The official GitHub page for the survey paper "Self-Supervised learning for Videos: A survey"


A collection of works on self-supervised, deep-learning learning for video. The papers listed here refers to our survey:

Self-Supervised Learning for Videos: A Survey

Madeline Chantry Schiappa, Yogesh Singh Rawat, Mubarak Shah


In this survey, we provide a review of existing approaches on self-supervised learning focusing on the video domain. We summarize these methods into four different categories based on their learning objectives: 1) pretext tasks, 2) generative learning, 3) contrastive learning, and 4) cross-modal agreement. We further introduce the commonly used datasets, downstream evaluation tasks, insights into the limitations of existing works, and the potential future directions in this area.

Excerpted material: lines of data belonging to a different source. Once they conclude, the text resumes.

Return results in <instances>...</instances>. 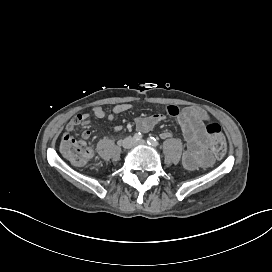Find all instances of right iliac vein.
<instances>
[{"label":"right iliac vein","mask_w":272,"mask_h":272,"mask_svg":"<svg viewBox=\"0 0 272 272\" xmlns=\"http://www.w3.org/2000/svg\"><path fill=\"white\" fill-rule=\"evenodd\" d=\"M133 144H134V141L130 137H127L122 141V147L125 149L131 148L133 146Z\"/></svg>","instance_id":"obj_1"}]
</instances>
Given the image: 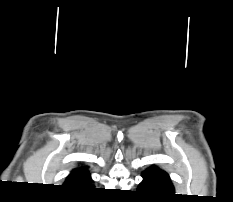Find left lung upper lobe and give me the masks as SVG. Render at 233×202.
<instances>
[{"label":"left lung upper lobe","instance_id":"1","mask_svg":"<svg viewBox=\"0 0 233 202\" xmlns=\"http://www.w3.org/2000/svg\"><path fill=\"white\" fill-rule=\"evenodd\" d=\"M155 167V166H154ZM156 169H159V168H157V167H155ZM160 170V169H159ZM160 171H162V170H160Z\"/></svg>","mask_w":233,"mask_h":202}]
</instances>
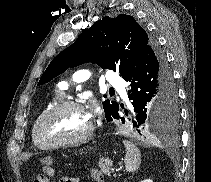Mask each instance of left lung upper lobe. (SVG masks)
Masks as SVG:
<instances>
[{"label": "left lung upper lobe", "instance_id": "1", "mask_svg": "<svg viewBox=\"0 0 211 182\" xmlns=\"http://www.w3.org/2000/svg\"><path fill=\"white\" fill-rule=\"evenodd\" d=\"M150 43L148 34L132 16L118 15L115 18L106 16L89 29H85L75 43L52 60L38 85L51 81L69 67L87 62L96 63L103 69L119 71L126 80L137 67ZM103 108L108 122L113 118L118 119V103L105 100ZM175 126L176 123L167 125V128ZM159 131L160 129L157 132Z\"/></svg>", "mask_w": 211, "mask_h": 182}]
</instances>
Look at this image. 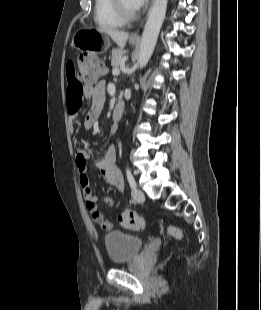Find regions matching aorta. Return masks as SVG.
I'll list each match as a JSON object with an SVG mask.
<instances>
[{
	"instance_id": "1",
	"label": "aorta",
	"mask_w": 261,
	"mask_h": 310,
	"mask_svg": "<svg viewBox=\"0 0 261 310\" xmlns=\"http://www.w3.org/2000/svg\"><path fill=\"white\" fill-rule=\"evenodd\" d=\"M168 0H154L142 34L138 64L142 69L150 60L165 18Z\"/></svg>"
}]
</instances>
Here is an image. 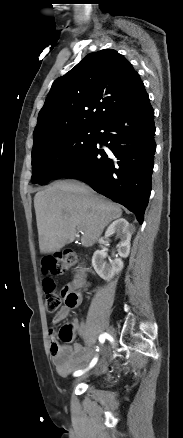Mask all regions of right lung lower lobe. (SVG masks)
Masks as SVG:
<instances>
[{
  "label": "right lung lower lobe",
  "mask_w": 183,
  "mask_h": 438,
  "mask_svg": "<svg viewBox=\"0 0 183 438\" xmlns=\"http://www.w3.org/2000/svg\"><path fill=\"white\" fill-rule=\"evenodd\" d=\"M154 134V110L146 94L104 120L94 141L55 179L73 177L87 183L134 212L142 224L151 192Z\"/></svg>",
  "instance_id": "obj_1"
}]
</instances>
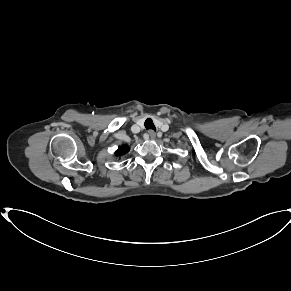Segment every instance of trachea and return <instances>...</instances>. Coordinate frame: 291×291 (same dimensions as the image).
I'll use <instances>...</instances> for the list:
<instances>
[{"label":"trachea","mask_w":291,"mask_h":291,"mask_svg":"<svg viewBox=\"0 0 291 291\" xmlns=\"http://www.w3.org/2000/svg\"><path fill=\"white\" fill-rule=\"evenodd\" d=\"M144 125H145V128H146V129H152V130L156 131V128H155V125H154L152 119L148 118V119L145 121Z\"/></svg>","instance_id":"3493384b"}]
</instances>
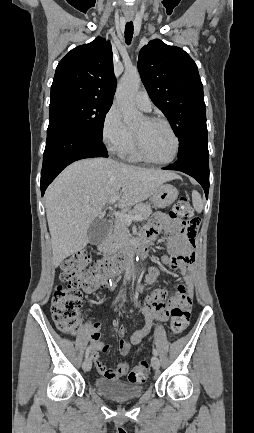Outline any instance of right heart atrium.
Instances as JSON below:
<instances>
[{
	"instance_id": "1",
	"label": "right heart atrium",
	"mask_w": 254,
	"mask_h": 433,
	"mask_svg": "<svg viewBox=\"0 0 254 433\" xmlns=\"http://www.w3.org/2000/svg\"><path fill=\"white\" fill-rule=\"evenodd\" d=\"M101 137L107 150L114 155H122L134 141L132 131L125 125L121 113L114 106L103 119Z\"/></svg>"
}]
</instances>
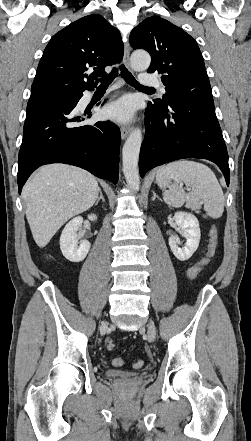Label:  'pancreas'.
Wrapping results in <instances>:
<instances>
[{"mask_svg":"<svg viewBox=\"0 0 251 441\" xmlns=\"http://www.w3.org/2000/svg\"><path fill=\"white\" fill-rule=\"evenodd\" d=\"M191 210L195 211L196 213H200L199 206H188Z\"/></svg>","mask_w":251,"mask_h":441,"instance_id":"1","label":"pancreas"}]
</instances>
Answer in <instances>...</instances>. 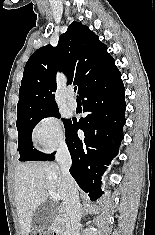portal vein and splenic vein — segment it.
Returning <instances> with one entry per match:
<instances>
[{"instance_id": "18ae733b", "label": "portal vein and splenic vein", "mask_w": 155, "mask_h": 235, "mask_svg": "<svg viewBox=\"0 0 155 235\" xmlns=\"http://www.w3.org/2000/svg\"><path fill=\"white\" fill-rule=\"evenodd\" d=\"M49 194H50V196H51L52 199H54V200H60L59 194L54 193V192H51V191H49Z\"/></svg>"}]
</instances>
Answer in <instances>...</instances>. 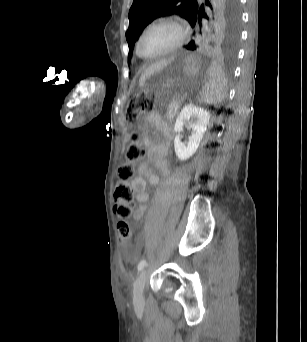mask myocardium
<instances>
[{
    "label": "myocardium",
    "mask_w": 307,
    "mask_h": 342,
    "mask_svg": "<svg viewBox=\"0 0 307 342\" xmlns=\"http://www.w3.org/2000/svg\"><path fill=\"white\" fill-rule=\"evenodd\" d=\"M157 23H169V24H171L177 32V39L169 48H167L163 52L159 53L158 55L153 56V57H146L143 55V53L141 51L142 38H143L144 34L146 33V31L151 26H153ZM185 39H186V34H185L182 23L177 18L162 15V16H158V17L148 21L144 25V27L141 29L139 36H138V39H137L136 50H137L138 55L142 59H144L146 61H154V60L161 59L165 56H168V55L174 53L175 51H177L178 49H180L184 45Z\"/></svg>",
    "instance_id": "obj_1"
}]
</instances>
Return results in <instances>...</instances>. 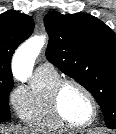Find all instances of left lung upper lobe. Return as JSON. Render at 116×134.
I'll return each instance as SVG.
<instances>
[{
  "instance_id": "5c2ea615",
  "label": "left lung upper lobe",
  "mask_w": 116,
  "mask_h": 134,
  "mask_svg": "<svg viewBox=\"0 0 116 134\" xmlns=\"http://www.w3.org/2000/svg\"><path fill=\"white\" fill-rule=\"evenodd\" d=\"M44 23L50 38L47 59L93 95L106 126L116 129V34L84 13L50 11Z\"/></svg>"
}]
</instances>
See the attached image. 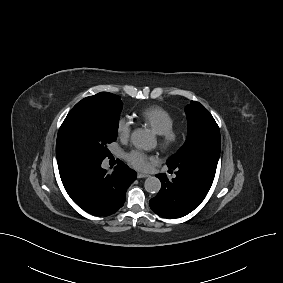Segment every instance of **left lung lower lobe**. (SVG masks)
<instances>
[{"instance_id": "obj_1", "label": "left lung lower lobe", "mask_w": 283, "mask_h": 283, "mask_svg": "<svg viewBox=\"0 0 283 283\" xmlns=\"http://www.w3.org/2000/svg\"><path fill=\"white\" fill-rule=\"evenodd\" d=\"M176 177L169 180L165 174H157L161 189L150 200L151 209L164 218L183 217L193 211L206 197L212 182L201 173L177 168Z\"/></svg>"}]
</instances>
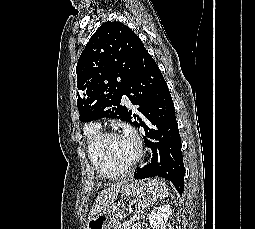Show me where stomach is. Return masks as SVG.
I'll return each instance as SVG.
<instances>
[{
  "label": "stomach",
  "instance_id": "stomach-1",
  "mask_svg": "<svg viewBox=\"0 0 255 229\" xmlns=\"http://www.w3.org/2000/svg\"><path fill=\"white\" fill-rule=\"evenodd\" d=\"M155 187V180L147 182H126L122 186L121 194L124 197H137L146 190H152ZM124 211L112 204L105 210L90 218L86 229H114L116 224L124 218Z\"/></svg>",
  "mask_w": 255,
  "mask_h": 229
}]
</instances>
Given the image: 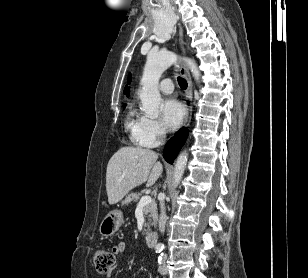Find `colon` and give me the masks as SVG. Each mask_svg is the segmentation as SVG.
<instances>
[{
    "label": "colon",
    "instance_id": "1",
    "mask_svg": "<svg viewBox=\"0 0 308 278\" xmlns=\"http://www.w3.org/2000/svg\"><path fill=\"white\" fill-rule=\"evenodd\" d=\"M93 263L100 273H109L115 263V255L109 249L99 248L93 254Z\"/></svg>",
    "mask_w": 308,
    "mask_h": 278
}]
</instances>
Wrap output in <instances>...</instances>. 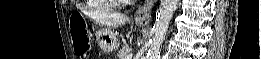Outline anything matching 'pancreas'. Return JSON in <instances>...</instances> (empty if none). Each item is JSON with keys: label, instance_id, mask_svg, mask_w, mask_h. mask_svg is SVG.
<instances>
[{"label": "pancreas", "instance_id": "1", "mask_svg": "<svg viewBox=\"0 0 261 59\" xmlns=\"http://www.w3.org/2000/svg\"><path fill=\"white\" fill-rule=\"evenodd\" d=\"M132 52V49L129 45H125L121 50L118 51V59H126V57Z\"/></svg>", "mask_w": 261, "mask_h": 59}]
</instances>
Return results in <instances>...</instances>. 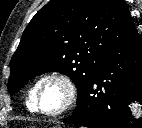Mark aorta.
Returning <instances> with one entry per match:
<instances>
[{
    "label": "aorta",
    "instance_id": "762f6f07",
    "mask_svg": "<svg viewBox=\"0 0 142 128\" xmlns=\"http://www.w3.org/2000/svg\"><path fill=\"white\" fill-rule=\"evenodd\" d=\"M134 112L137 113L138 112V108L137 106L134 107Z\"/></svg>",
    "mask_w": 142,
    "mask_h": 128
}]
</instances>
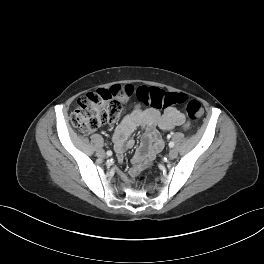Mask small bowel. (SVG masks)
I'll return each mask as SVG.
<instances>
[{
  "label": "small bowel",
  "mask_w": 264,
  "mask_h": 264,
  "mask_svg": "<svg viewBox=\"0 0 264 264\" xmlns=\"http://www.w3.org/2000/svg\"><path fill=\"white\" fill-rule=\"evenodd\" d=\"M176 126L188 129L190 124L185 115L174 107L167 108L163 113H160L155 109L143 110L140 106H135L133 111L122 119L113 135L119 161L123 160L125 150L134 145V140L129 138L134 130L138 127H144L147 130L132 158L129 174L124 177L126 181L150 165L162 150L163 141L156 128L170 130Z\"/></svg>",
  "instance_id": "1"
}]
</instances>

Overview of publications Statistics of self-supervised (SSL) video representation learning research in recent years. From left to right we show a) the total number of SSL related papers published in top conference venues, b) categorical breakdown of the main research topics studied in SSL, and (c) modality breakdown of the main modalities used in SSL. The year 2022 remains incomplete because a majority of the conferences occur later in the year.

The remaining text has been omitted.